Ogni anno si raccolgono circa 40 milioni di capi in Italia. Dal punto di vista ambientale la rete recupera oltre 12.000 tonnellate di rifiuti tessili, risparmiandone 42.000 di emissioni

Ogni anno si raccolgono circa 40 milioni di capi in Italia. Dal punto di vista ambientale la rete recupera oltre 12.000 tonnellate di rifiuti tessili, risparmiandone 42.000 di emissioni - .

Ma, coperti i costi, la Rete sostiene con i proventi del proprio lavoro il progetto Dona Valore in collaborazione con le Caritas diocesane. Dal 1998 al 2020 dai cassonetti sono arrivati oltre quattro milioni per 182 progetti sociali aiutando 7.000 persone in comunità e case di accoglienza, servizi di assistenza al disagio psichico, minori, anziani, famiglie in difficoltà, stranieri e disoccupati. Dal punto di vista ambientale ogni anno la rete recupera oltre 12.000 tonnellate di rifiuti tessili, risparmiandone 42.000 di emissioni di anidride carbonica e 70 miliardi di litri di acqua. Uno studio della società Sigmanl dell’Università di Genova ha calcolato che ogni euro investito nelle attività della Rete ne genera 2,58 come ricaduta sociale ed ambientale. Ma l’obiezione più forte è il sospetto, non avvalorato da sentenze o prove, che la filiera sia infiltrata da mafia e camorra. «Le mafie provano a infiltrarsi ovunque. Ma a garanzia di cittadini ed enti – replica Guanci – ci sottoponiamo a controlli di enti terzi. Il Forum Ethibel, organizzazione belga, ci ha rilasciato il marchio Solid’r per imprese operanti con i criteri dell’economia sociale e solidale riconosciuti dalla Ue.

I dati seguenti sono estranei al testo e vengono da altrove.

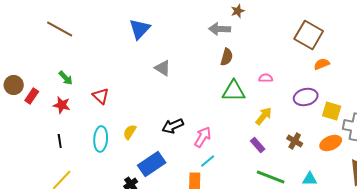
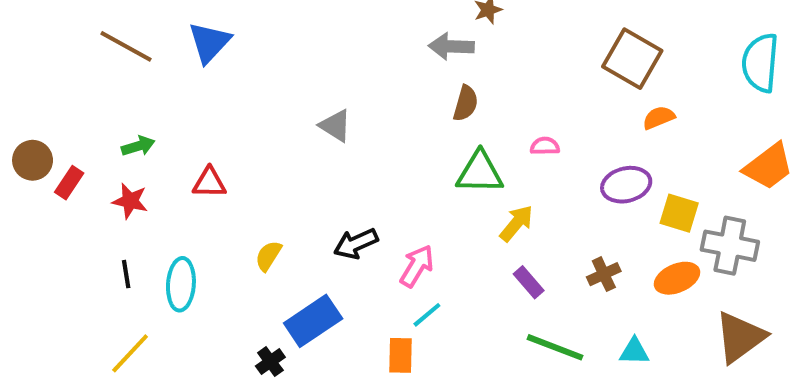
blue triangle: (140, 29) -> (209, 42), moved
green arrow: (66, 78) -> (138, 146), turned -63
red triangle: (101, 96) -> (209, 183), turned -42
yellow arrow: (264, 116) -> (516, 223), moved
cyan ellipse: (101, 139) -> (181, 284), moved
brown cross: (295, 141) -> (604, 274), turned 35

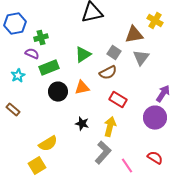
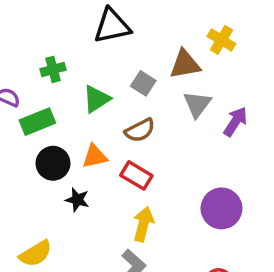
green cross: (41, 38) -> (53, 69), moved
gray square: (114, 53) -> (143, 83), moved
purple arrow: (163, 94) -> (235, 122), moved
red rectangle: (118, 100) -> (136, 175), moved
black star: (82, 124) -> (77, 200), moved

E le nostre coop sono iscritte alla white list in prefettura che attestano l’estraneità a infiltrazioni malavitose».

E gli acquirenti degli abiti raccolti dalla rete Caritas? «Hanno tutte le autorizzazioni previste da norme nazionali e internazionali. Inoltre le coop chiedono ai clienti commerciali autocertificazione antimafia, certificato carichi pendenti, certificazione camerale e iscrizione a lista bianca prefettizia». Dal primo gennaio ’22 in Italia la raccolta differenziata del tessile sarà obbligatoria in base alle direttive Ue sull’economia circolare. «Abbiamo investito oltre 4 milioni – conclude Guanci – per realizzare un impianto di selezione e igienizzazione degli indumenti usati a Rho che, gestito da coop sociali, ci farà chiudere in casa la filiera alimentando i negozi Share e il commercio equo con l’Africa». Dopo il Covid, Riuse riparte più forte grazie a etica, solidarietà e trasparenza garantite dal marchio Caritas sui cassonetti gialli.